Parable is directed by Beer Adriaanse and stars Jane de Wet, Thapelo Aphiri, Carla Classen and Michael Richard. This homegrown horror is edgy, taking aim at popular pastoral figures like Angus Buchan and splaying open the contentious issue of church-supported rehabilitation programmes much like Boy Erased does.
It’s a bold, fearless and experimental low-budget horror that mingles the consequences of a pastor’s meddling with demon possession and mind control.
Pinky Pinky is a modest, well-crafted and effective little horror that works on a number of levels.
Horror is immense in its ability to reflect dark realities through metaphor. This is what makes Pinky Pinky quietly powerful as the horror grapples with the dark undertow of sexual violence. It’s no secret that women and children are not safe in our society and Pinky Pinky explores real-life social horrors through a modern take on the urban myth of the nefarious bathroom monster. Reimagined as a resurrected pedophile principal who died in a fire, it’s essentially a South African version of Freddy Krueger.
Set at an all-girls boarding school, Pinky Pinky follows a teenager struggling to overcome the loss of her twin sister and escape a real-life sexual predator. Haunted by her sister, bullied as the new girl and pursued by a shadowy threat, she attempts to overcome her desperate situation by reaching out to a new friend.
Pinky Pinky is directed by Madilakhe Yengo, produced by Roberta Durrant and stars Zazi Kunene and Thandanani Qwabe. Leaning on A Nightmare on Elm Street and dextrously reinventing the local myth to incorporate many heavy social issues, Pinky Pinky is a modest, well-crafted and effective little horror that works on a number of levels.

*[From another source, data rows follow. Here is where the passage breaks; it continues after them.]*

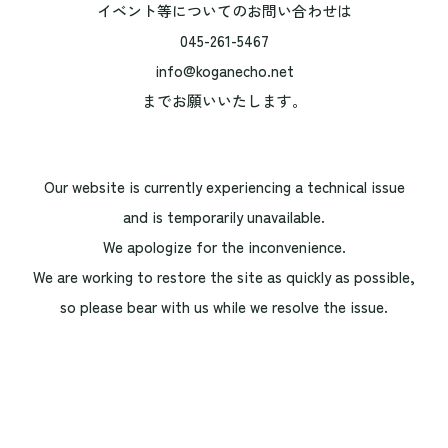
イベント等についてのお問い合わせは
045-261-5467
info@koganecho.net
までお願いいたします。
Our website is currently experiencing a technical issue
and is temporarily unavailable.
We apologize for the inconvenience.
We are working to restore the site as quickly as possible,
so please bear with us while we resolve the issue.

The boogeyman takes on many shapes and forms in pop culture. Checking under your bed for what goes bump in the night is also the playground of the tokoloshe, a firm favourite when it comes to South African folklore horror. Deemed to be under the control of witch doctors, the creature is believed to be sent to disrupt, torment or even kill. The Tokoloshe journeys with Busi, a young woman trying to make a fresh start in her job as a night shift cleaner at a rundown hospital under the watch of a predatory manager.
Directed by Jerome Pikwane and starring Petronella Tshuma and Dawid Minnaar, The Tokoloshe is an experimental and visually compelling horror. Taking place at a dilapidated hospital in the heart of Johannesburg, it’s got a nightmarish and otherworldly feel.
Using a number of street-smart horror film techniques to create a creepy and moody environment, The Tokoloshe is atmospheric and chilling, stylish and unsettling.